**Working data:**

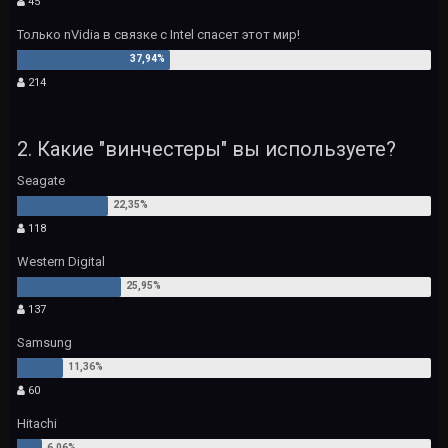
45
Только nVidia в связке с Intel спасет этот мир!
214
2. Какие "винчестеры" вы используете?
Seagate
118
Western Digital
137
Samsung
60
Hitachi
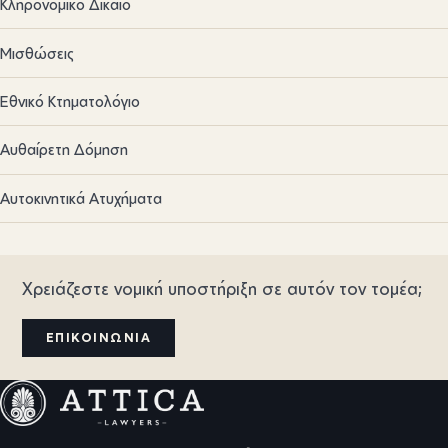
Κληρονομικό Δίκαιο
Μισθώσεις
Εθνικό Κτηματολόγιο
Αυθαίρετη Δόμηση
Αυτοκινητικά Ατυχήματα
Χρειάζεστε νομική υποστήριξη σε αυτόν τον τομέα;
ΕΠΙΚΟΙΝΩΝΊΑ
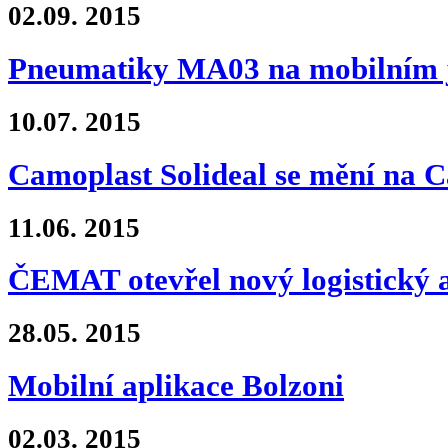
02.09.
2015
Pneumatiky MA03 na mobilním 
10.07.
2015
Camoplast Solideal se mění na 
11.06.
2015
ČEMAT otevřel nový logistický 
28.05.
2015
Mobilní aplikace Bolzoni
02.03.
2015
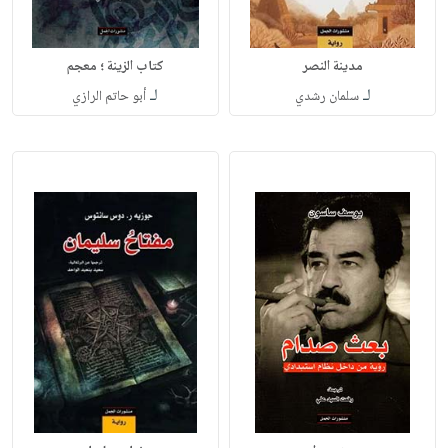
مدينة النصر
كتاب الزينة ؛ معجم
لـ
لـ
سلمان رشدي
أبو حاتم الرازي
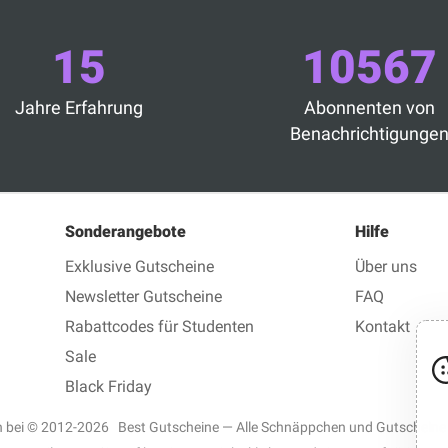
15
10567
Jahre Erfahrung
Abonnenten von
Benachrichtigunge
Sonderangebote
Hilfe
Exklusive Gutscheine
Über uns
Newsletter Gutscheine
FAQ
Rabattcodes für Studenten
Kontakt
Sale
Black Friday
en bei © 2012-2026 Best Gutscheine — Alle Schnäppchen und Gutscheine 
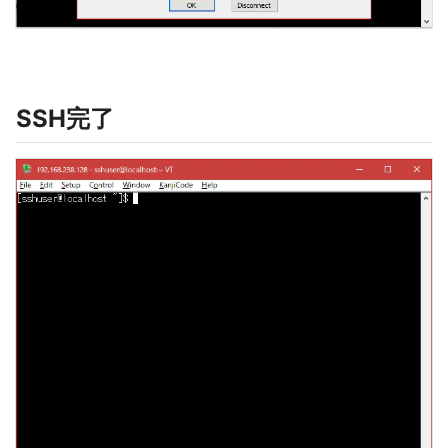
SSH完了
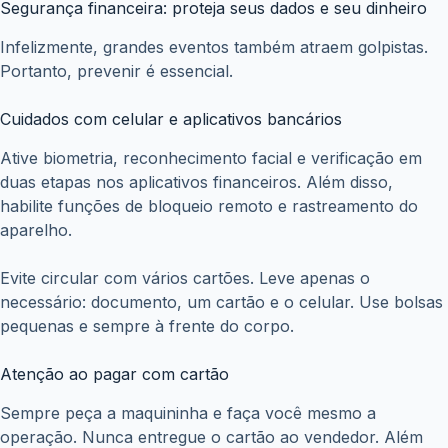
Segurança financeira: proteja seus dados e seu dinheiro
Infelizmente, grandes eventos também atraem golpistas.
Portanto, prevenir é essencial.
Cuidados com celular e aplicativos bancários
Ative biometria, reconhecimento facial e verificação em
duas etapas nos aplicativos financeiros. Além disso,
habilite funções de bloqueio remoto e rastreamento do
aparelho.
Evite circular com vários cartões. Leve apenas o
necessário: documento, um cartão e o celular. Use bolsas
pequenas e sempre à frente do corpo.
Atenção ao pagar com cartão
Sempre peça a maquininha e faça você mesmo a
operação. Nunca entregue o cartão ao vendedor. Além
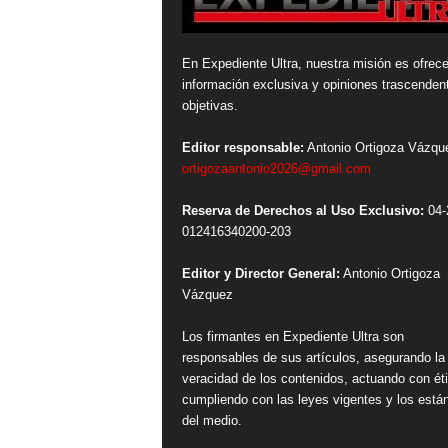
En Expediente Ultra, nuestra misión es ofrece
información exclusiva y opiniones trascenden
objetivas.
Editor responsable:
Antonio Ortigoza Vázqu
ortigozaantonio2026@gmail.com
Reserva de Derechos al Uso Exclusivo:
04-
012416340200-203
Editor y Director General:
Antonio Ortigoza
Vázquez
Los firmantes en Expediente Ultra son
responsables de sus artículos, asegurando la
veracidad de los contenidos, actuando con ét
cumpliendo con las leyes vigentes y los está
del medio.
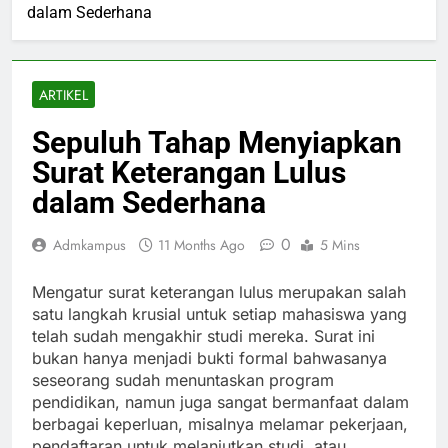
dalam Sederhana
ARTIKEL
Sepuluh Tahap Menyiapkan
Surat Keterangan Lulus
dalam Sederhana
0
Admkampus
11 Months Ago
5 Mins
Mengatur surat keterangan lulus merupakan salah
satu langkah krusial untuk setiap mahasiswa yang
telah sudah mengakhir studi mereka. Surat ini
bukan hanya menjadi bukti formal bahwasanya
seseorang sudah menuntaskan program
pendidikan, namun juga sangat bermanfaat dalam
berbagai keperluan, misalnya melamar pekerjaan,
pendaftaran untuk melanjutkan studi, atau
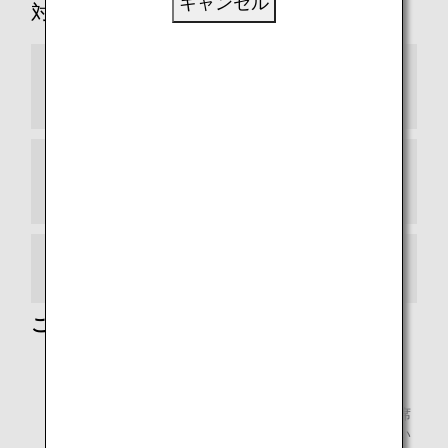
キャンセル
対象便
スター アライアンス加盟航空会社（2024年9
月現在）
スター アライアンス コネクティングパートナ
ー
提携航空会社
ご注意
エチオピア航空、南アフリカ航空、シンガポール航空、
ユーロウィングス、ヴァージンアトランティック航空、
ヴァージン・オーストラリア航空をご利用の場合、座席
を必要としない幼児旅客の航空券をご購入いただけない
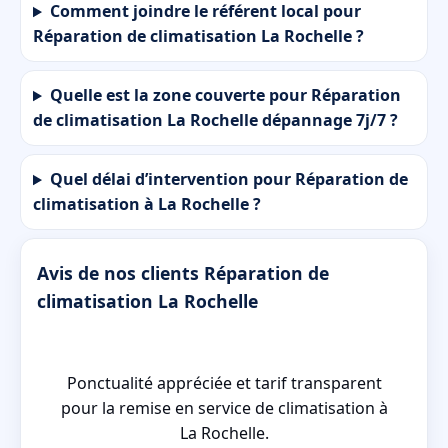
Comment joindre le référent local pour
Réparation de climatisation La Rochelle ?
Quelle est la zone couverte pour Réparation
de climatisation La Rochelle dépannage 7j/7 ?
Quel délai d’intervention pour Réparation de
climatisation à La Rochelle ?
Avis de nos clients Réparation de
climatisation La Rochelle
Ponctualité appréciée et tarif transparent
pour la remise en service de climatisation à
La Rochelle.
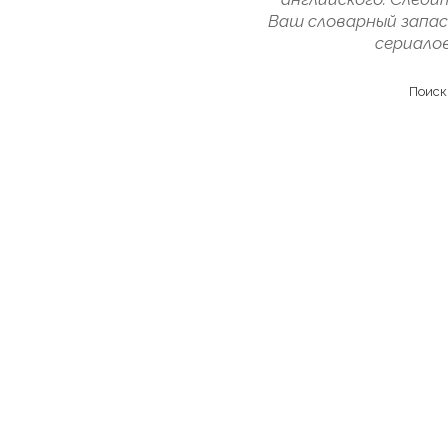
Ваш словарный запас
сериало
Поиск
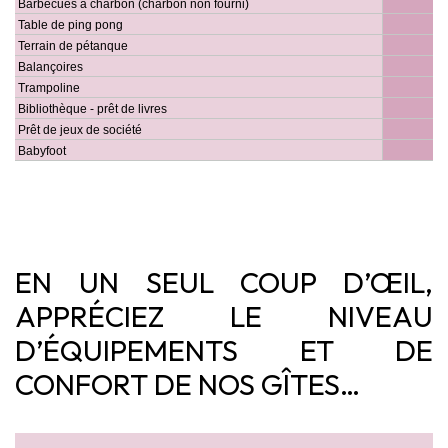
EN UN SEUL COUP D’ŒIL,
APPRÉCIEZ LE NIVEAU
D’ÉQUIPEMENTS ET DE
CONFORT DE NOS GÎTES…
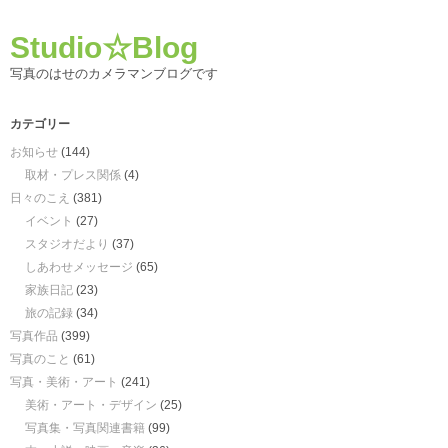
Studio☆Blog
写真のはせのカメラマンブログです
カテゴリー
お知らせ
(144)
取材・プレス関係
(4)
日々のこえ
(381)
イベント
(27)
スタジオだより
(37)
しあわせメッセージ
(65)
家族日記
(23)
旅の記録
(34)
写真作品
(399)
写真のこと
(61)
写真・美術・アート
(241)
美術・アート・デザイン
(25)
写真集・写真関連書籍
(99)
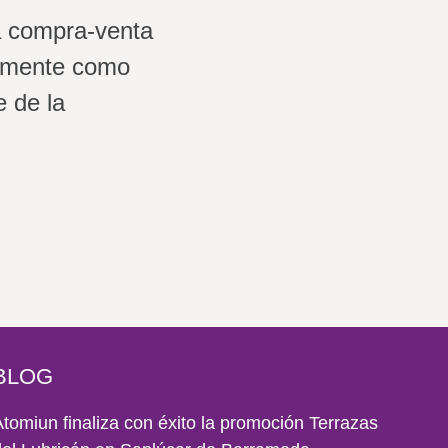
la compra-venta
tamente como
e de la
BLOG
Atomiun finaliza con éxito la promoción Terrazas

**Exercise brief:** This calls for each record above to be set down exactly, with the images skipped.

**Written response:**
45
Только nVidia в связке с Intel спасет этот мир!
214
2. Какие "винчестеры" вы используете?
Seagate
118
Western Digital
137
Samsung
60
Hitachi
Κληρονομικό Δίκαιο
Μισθώσεις
Εθνικό Κτηματολόγιο
Αυθαίρετη Δόμηση
Αυτοκινητικά Ατυχήματα
Χρειάζεστε νομική υποστήριξη σε αυτόν τον τομέα;
ΕΠΙΚΟΙΝΩΝΊΑ
02.09.
2015
Pneumatiky MA03 na mobilním 
10.07.
2015
Camoplast Solideal se mění na 
11.06.
2015
ČEMAT otevřel nový logistický 
28.05.
2015
Mobilní aplikace Bolzoni
02.03.
2015
مدينة النصر
كتاب الزينة ؛ معجم
لـ
لـ
سلمان رشدي
أبو حاتم الرازي
15
10567
Jahre Erfahrung
Abonnenten von
Benachrichtigunge
Sonderangebote
Hilfe
Exklusive Gutscheine
Über uns
Newsletter Gutscheine
FAQ
Rabattcodes für Studenten
Kontakt
Sale
Black Friday
en bei © 2012-2026 Best Gutscheine — Alle Schnäppchen und Gutscheine 
SSH完了
Segurança financeira: proteja seus dados e seu dinheiro
Infelizmente, grandes eventos também atraem golpistas.
Portanto, prevenir é essencial.
Cuidados com celular e aplicativos bancários
Ative biometria, reconhecimento facial e verificação em
duas etapas nos aplicativos financeiros. Além disso,
habilite funções de bloqueio remoto e rastreamento do
aparelho.
Evite circular com vários cartões. Leve apenas o
necessário: documento, um cartão e o celular. Use bolsas
pequenas e sempre à frente do corpo.
Atenção ao pagar com cartão
Sempre peça a maquininha e faça você mesmo a
operação. Nunca entregue o cartão ao vendedor. Além
En Expediente Ultra, nuestra misión es ofrece
información exclusiva y opiniones trascenden
objetivas.
Editor responsable:
Antonio Ortigoza Vázqu
ortigozaantonio2026@gmail.com
Reserva de Derechos al Uso Exclusivo:
04-
012416340200-203
Editor y Director General:
Antonio Ortigoza
Vázquez
Los firmantes en Expediente Ultra son
responsables de sus artículos, asegurando la
veracidad de los contenidos, actuando con ét
cumpliendo con las leyes vigentes y los está
del medio.
dalam Sederhana
ARTIKEL
Sepuluh Tahap Menyiapkan
Surat Keterangan Lulus
dalam Sederhana
0
Admkampus
11 Months Ago
5 Mins
Mengatur surat keterangan lulus merupakan salah
satu langkah krusial untuk setiap mahasiswa yang
telah sudah mengakhir studi mereka. Surat ini
bukan hanya menjadi bukti formal bahwasanya
seseorang sudah menuntaskan program
pendidikan, namun juga sangat bermanfaat dalam
berbagai keperluan, misalnya melamar pekerjaan,
pendaftaran untuk melanjutkan studi, atau
キャンセル
対象便
スター アライアンス加盟航空会社（2024年9
月現在）
スター アライアンス コネクティングパートナ
ー
提携航空会社
ご注意
エチオピア航空、南アフリカ航空、シンガポール航空、
ユーロウィングス、ヴァージンアトランティック航空、
ヴァージン・オーストラリア航空をご利用の場合、座席
を必要としない幼児旅客の航空券をご購入いただけない
Comment joindre le référent local pour
Réparation de climatisation La Rochelle ?
Quelle est la zone couverte pour Réparation
de climatisation La Rochelle dépannage 7j/7 ?
Quel délai d’intervention pour Réparation de
climatisation à La Rochelle ?
Avis de nos clients Réparation de
climatisation La Rochelle
Ponctualité appréciée et tarif transparent
pour la remise en service de climatisation à
La Rochelle.
Ваш словарный запас
сериало
Поиск
EN UN SEUL COUP D’ŒIL,
APPRÉCIEZ LE NIVEAU
D’ÉQUIPEMENTS ET DE
CONFORT DE NOS GÎTES…
Studio☆Blog
写真のはせのカメラマンブログです
カテゴリー
お知らせ
(144)
取材・プレス関係
(4)
日々のこえ
(381)
イベント
(27)
スタジオだより
(37)
しあわせメッセージ
(65)
家族日記
(23)
旅の記録
(34)
写真作品
(399)
写真のこと
(61)
写真・美術・アート
(241)
美術・アート・デザイン
(25)
写真集・写真関連書籍
(99)
la compra-venta
tamente como
e de la
BLOG
Atomiun finaliza con éxito la promoción Terrazas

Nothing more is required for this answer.